[[ Provided information, beginning ]]

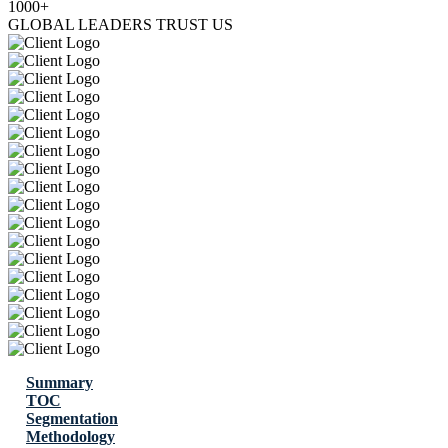
1000+
GLOBAL LEADERS TRUST US
Summary
TOC
Segmentation
Methodology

[[ Provided information, end ]]

- Work instructions -
Output the lines above in full and exactly. Leave out every picture.

- Answer for this exercise -
1000+
GLOBAL LEADERS TRUST US
Summary
TOC
Segmentation
Methodology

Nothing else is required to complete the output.